So if you want a "correct" test, you would have to use sugar_lbs_sum
as the x
instead of sugar_percent_overall
.因此,如果您想要“正确”的测试,则必须使用sugar_lbs_sum
作为x
而不是sugar_percent_overall
。 You should still receive some kind of warning that the x
is non-integral, but that's not my major concern.您仍然应该收到某种警告,指出x
是非整数,但这不是我主要关心的问题。
But from a statistical perspective this is the complete wrong way of doing things.但从统计的角度来看,这是完全错误的做事方式。 You are directly causing spurious correlation for a testing of difference between two quantities by dividing by their sum arbitrarily.通过任意除以它们的总和,您直接导致了对两个数量之间差异的测试的虚假相关性。 If the samples ( sugar_lbs_sum
) are independent, but you divide by their sums, you have made the ratios dependent.如果样本 ( sugar_lbs_sum
) 是独立的,但您除以它们的总和,则您已使比率相关。 This violates the assumptions of the statistical test in a critical way.这以一种批判的方式违反了统计检验的假设。 Kronmal 1993 "Spurious correlation and the fallacy of the ratio" covers this. Kronmal 1993“虚假相关性和比率谬误”涵盖了这一点。

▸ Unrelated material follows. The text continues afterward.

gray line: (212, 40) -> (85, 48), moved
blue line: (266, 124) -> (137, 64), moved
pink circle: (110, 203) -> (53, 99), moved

The data you generated are independent normal, so don't sum them, rather test for a difference with the t-test.您生成的数据是独立正态的,因此不要将它们相加,而是测试与 t 检验的差异。
The Stanford link I added to my original post answered my question.我添加到原始帖子中的斯坦福链接回答了我的问题。 I modified the Stanford example to simply rename the variables from city
to group
, and washed
counts to sugar_lbs
.我修改了斯坦福的例子,简单地将变量从city
重命名为group
,并将计数washed
为sugar_lbs
。 I also doubled one batch, (or comparing a small versus large city).我还将一批翻了一番(或比较小城市与大城市)。 I now get the expected high p-value (0.65) indicating that there is no statistical significance that the proportions are different.我现在得到预期的高 p 值 (0.65),表明比例不同没有统计显着性。

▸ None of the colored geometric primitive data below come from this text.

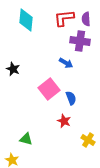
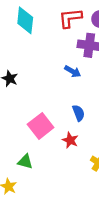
pink square: (49, 89) -> (41, 126), moved

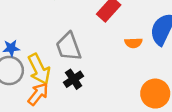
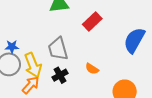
orange semicircle: (134, 43) -> (92, 69), moved, turned 32

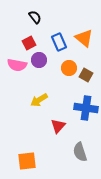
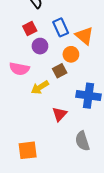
orange triangle: (84, 38) -> (84, 36), moved
pink semicircle: (17, 65) -> (19, 69), moved
brown square: (86, 75) -> (60, 71), moved, turned 32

When I add more groups (for more degrees of freedom) and continue to vary batch sizes proportionally, I continue to get high p-values as expected, confirming the recipe is the same.当我添加更多组(以获得更多自由度)并继续按比例改变批次大小时,我继续按预期获得高 p 值,确认配方相同。 If I modify the sugar percent of any one group, the p-value immediately drops to zero indicating one of the groups is different, as expected.如果我修改任何一组的糖百分比,p 值会立即降至零,表明其中一组是不同的,正如预期的那样。
Finally, when doing the prop.text within a 'dplyr' pipe, I found I should not have used the rowwise() step, which causes my p-values to fall to zero.最后,在“dplyr”管道中执行 prop.text 时,我发现我不应该使用 rowwise() 步骤,这会导致我的 p 值降至零。 Removing this step gives the correct p-value.删除此步骤可得到正确的 p 值。 The only downside is that I don't yet know which group is different until I compare only 2 groups at a time iteratively.唯一的缺点是我不知道哪一组是不同的,直到我一次只迭代比较两组。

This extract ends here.